Faut-il donc considérer que l’autisme sévère est un mythe ?… En tout cas, il parait évident que la recherche ne pourra progresser qu’en définissant des typologies cliniques plus précises, afin d’établir des différenciations pertinentes au sein du spectre autistique et d’avancer dans la compréhension de l’émergence de telles ou telles dimensions symptomatiques, en définissant par exemple des endophénotypes cliniques repérables chez les apparentés – il s’agit là de certains traits spécifiques qui pourraient être transmis génétiquement, influençant par exemple les comportements sociaux ou sensoriels, sans pour autant être pathologiques. Le parent d’un patient bipolaire pourra par exemple être très lunatique, avec des sautes d’humeur et une certaine cyclothymie, tout en restant bien intégré au niveau socio-professionnel, sans souffrance ressenti de son point de vue et au niveau de son entourage, et sans nécessité d’un diagnostic médical et d’une prise en charge.

Les enjeux autour de la génétique de l’autisme sont complexes, et nécessitent d’aborder certains points un peu techniques…Pardon d’avance mais, parfois, on ne peut pas tout simplifier, sous peine de caricaturer et de dénaturer.

Actuellement, l’hétérogénéité des résultats obtenus lors des études de liaison suggère une très grande variabilité génétique du syndrome autistique ; entre 500 et 1000 loci (sites sur le génome humain) pourraient être associés à l’autisme. Par ailleurs, 50% des mutations rares de novo identifiées sont probablement sans rapport direct avec le phénotype autistique. L’héritabilité génétique est évaluée entre 50 et 60%, mais semble probablement surévaluée compte-tenu de la cascade d’événements complexes (épigénétique) susceptible d’intervenir en rapport avec des effets environnementaux.
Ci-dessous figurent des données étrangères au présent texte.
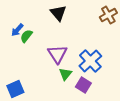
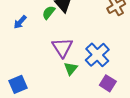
green semicircle: (26, 36) -> (49, 13), moved
purple square: (83, 85) -> (108, 83), moved

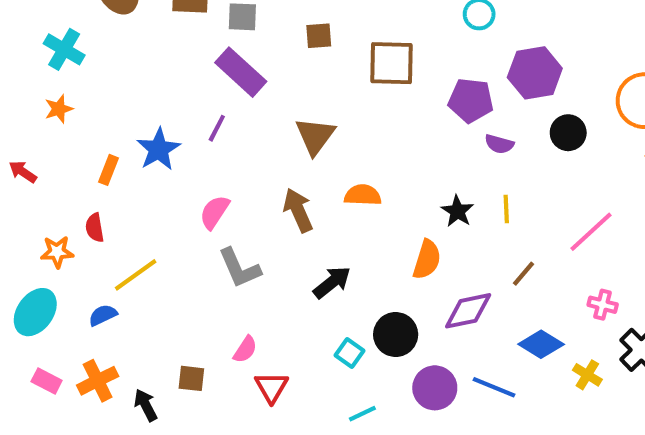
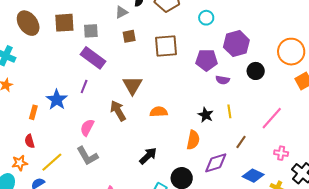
brown arrow: (298, 210) -> (118, 111), moved
orange star: (57, 252) -> (20, 163), moved
gray L-shape: (239, 268) -> (87, 156), moved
Le risque génétique ne peut donc être appréhendé que comme une addition de facteurs. Au niveau génétique, seul 5 à 15% de la variance de l’autisme pourrait être en rapport avec des variantes/mutations génétiques rares et circonscrites, dont beaucoup causent non seulement l’autisme mais aussi de graves retards de développement (comme le syndrome de l’X fragile, la sclérose tubéreuse de Bourneville ou le syndrome de Rett) tandis qu’environ 50% de la variance de l’autisme pourrait être attribuée à des nombreuses variantes génétiques communes comme les polymorphismes mononucléotidiques, qui reflètent simplement des différences individuelles génomiques réparties statistiquement. Des études épidémiologiques récentes (T. Gaugler et al 2014) confirment l’héritabilité restreinte (52,4%), essentiellement due à des variations communes (49% de variants fréquents), et très peu à des mutations ponctuelles héritées (3%) ou de novo (3%).Ces variations génétiques, fréquentes et disséminées sur l’ensemble du génome, qui contribuent majoritairement à la transmission de la vulnérabilité autistique, sont également présentes dans la population générale, oùelles peuvent participer à l’expression plus ou moins manifeste d’une gamme de traits de comportement concernant par exemple la réciprocité socio-émotionnelle, les interactions sociales, le traitement sensoriel ou le développement du langage. Il n’y a donc pas de solution de continuité dans le spectre de l’autisme, mais plutôt un continuum de facteurs génétiques complexes et de manifestations cliniques. 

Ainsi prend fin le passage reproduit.